● **TASK ITEM**
Restate word for word the entries below, starting at the line with "การใช้เหรียญ" and ending at the line with "jusqu'à 30 jours". Keep both end lines and omit the pictures.

Page-level text extractions
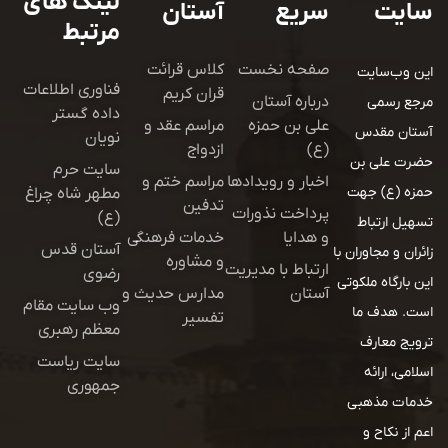
لینک های
سایت
سریع
آستان
مرتبط
صفحه نخست
کلاس قرائت
این وب‌سایت
فناوری اطلاعات
قران کریم
درباره آستان
مرجع رسمی
داده گستر
علی بن حمزه
مراسم عقد و
آستان مقدس
نویان
(ع)
ازدواج
حضرت علی بن
سایت حرم
اخبار و رویدادها
مراسم ختم و
حمزه (ع) جهت
مطهر شاه چراغ
تدفین
پرداخت نذورات
(ع)
تسهیل ارتباط
و هدایا
خدمات فرهنگی
آستان قدس
زائران و مجاوران با
و مشاوره
ارتباط با مدیریت
رضوی
این بارگاه ملکوتی
آستان
مدارس حدیث و
وب سایت مقام
است. هدف ما
تفسیر
معظم رهبری
ترویج معارف
سایت ریاست
اسلامی، ارائه
جمهوری
خدمات مذهبی
اعم از نکاح و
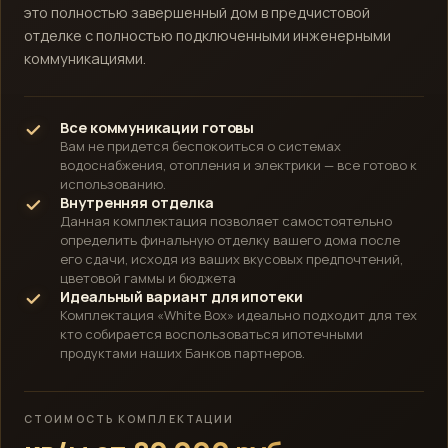
это полностью завершенный дом в предчистовой
отделке с полностью подключенными инженерными
коммуникациями.
Все коммуникации готовы
Вам не придется беспокоиться о системах
водоснабжения, отопления и электрики — все готово к
использованию.
Внутренняя отделка
Данная комплектация позволяет самостоятельно
определить финальную отделку вашего дома после
его сдачи, исходя из ваших вкусовых предпочтений,
цветовой гаммы и бюджета
Идеальный вариант для ипотеки
Комплектация «White Box» идеально подходит для тех
кто собирается воспользоваться ипотечными
продуктами наших Банков партнеров.
СТОИМОСТЬ КОМПЛЕКТАЦИИ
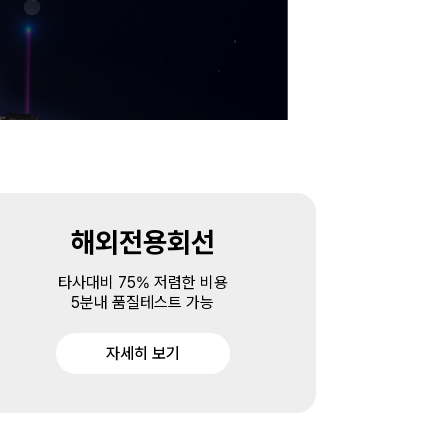
해외전용회선
타사대비 75% 저렴한 비용
5분내 품질테스트 가능
자세히 보기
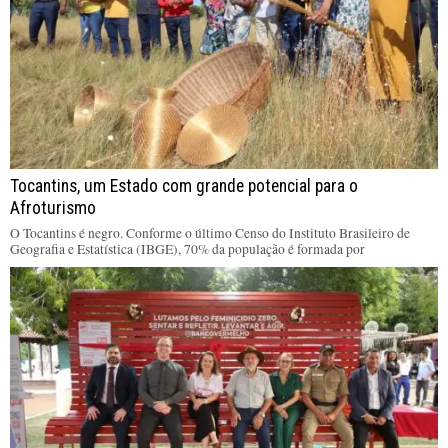
Tocantins, um Estado com grande potencial para o
Afroturismo
O Tocantins é negro. Conforme o último Censo do Instituto Brasileiro de
Geografia e Estatística (IBGE), 70% da população é formada por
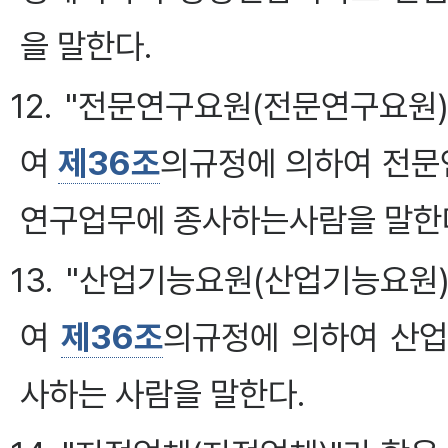
을 말한다.
12. "전문연구요원(전문연구요원
여
제36조
의규정에 의하여 전문
연구업무에 종사하는사람을 말한
13. "산업기능요원(산업기능요원
여
제36조
의규정에 의하여 산업
사하는 사람을 말한다.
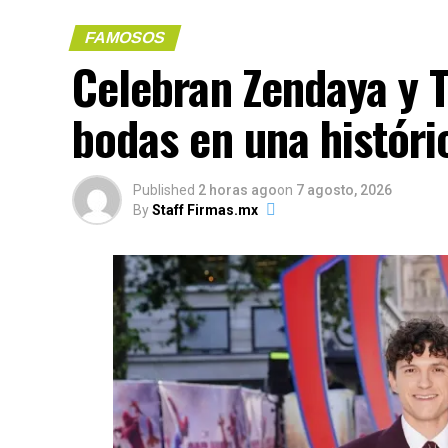
FAMOSOS
Celebran Zendaya y T
(más…)
bodas en una históri
Compártelo:
Published
2 horas ago
on
7 agosto, 2026
By
Staff Firmas.mx
Me gusta esto:
COMPARTE 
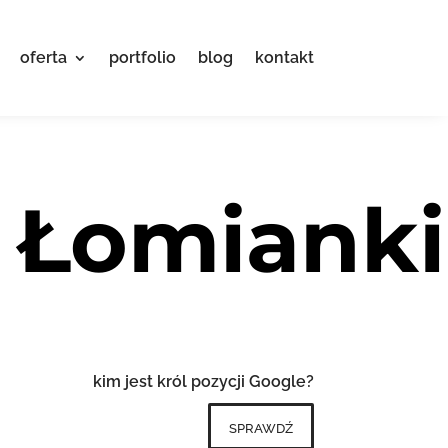
oferta
portfolio
blog
kontakt
 Łomianki
kim jest król pozycji Google?
sprawdź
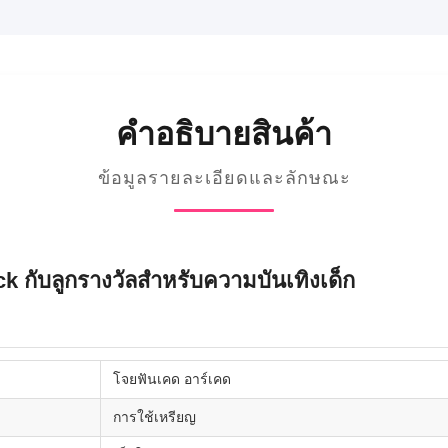
คําอธิบายสินค้า
ข้อมูลรายละเอียดและลักษณะ
ck กับลูกรางวัลสําหรับความบันเทิงเด็ก
โจยฟันเคด อาร์เคด
การใช้เหรียญ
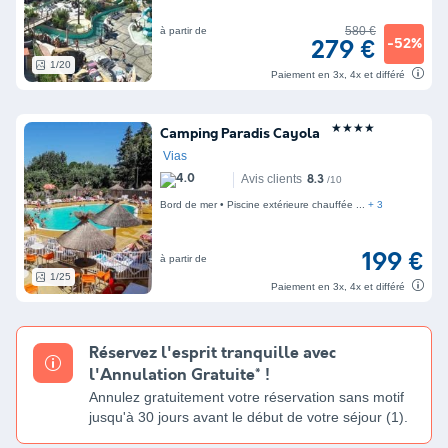
580 €
à partir de
-52%
279 €
1/20
Paiement en 3x, 4x et différé
★★★★
Camping Paradis Cayola
Vias
Avis clients
8.3
/10
Bord de mer
Piscine extérieure chauffée
+ 3
199 €
à partir de
1/25
Paiement en 3x, 4x et différé
Réservez l'esprit tranquille avec
l'Annulation Gratuite* !
Annulez gratuitement votre réservation sans motif
jusqu'à 30 jours avant le début de votre séjour (1).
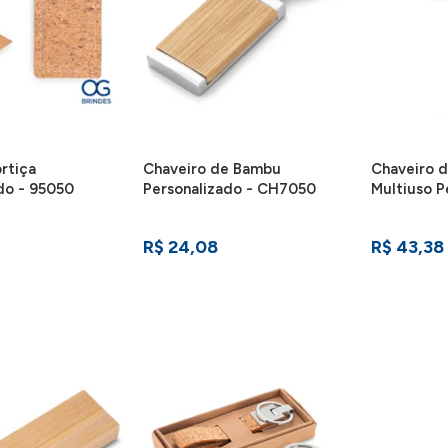
rtiça
Chaveiro de Bambu
Chaveiro 
do - 95050
Personalizado - CH7050
Multiuso P
CH7000
R$ 24,08
R$ 43,38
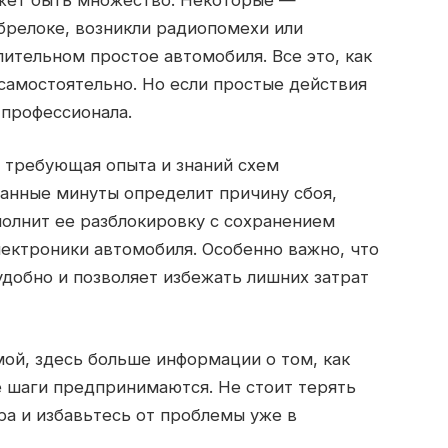
 брелоке, возникли радиопомехи или
ительном простое автомобиля. Все это, как
самостоятельно. Но если простые действия
 профессионала.
 требующая опыта и знаний схем
танные минуты определит причину сбоя,
олнит ее разблокировку с сохранением
лектроники автомобиля. Особенно важно, что
удобно и позволяет избежать лишних затрат
мой, здесь больше информации о том, как
ие шаги предпринимаются. Не стоит терять
а и избавьтесь от проблемы уже в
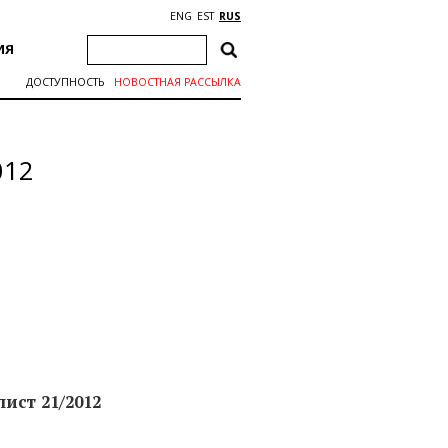
ENG
EST
RUS
ИЯ
ДОСТУПНОСТЬ
НОВОСТНАЯ РАССЫЛКА
012
ист 21/2012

● **TASK RESULT**
การใช้เหรียญ
580 €
à partir de
-52%
279 €
1/20
Paiement en 3x, 4x et différé
★★★★
Camping Paradis Cayola
Vias
Avis clients
8.3
/10
Bord de mer
Piscine extérieure chauffée
+ 3
199 €
à partir de
1/25
Paiement en 3x, 4x et différé
Réservez l'esprit tranquille avec
l'Annulation Gratuite* !
Annulez gratuitement votre réservation sans motif
jusqu'à 30 jours avant le début de votre séjour (1).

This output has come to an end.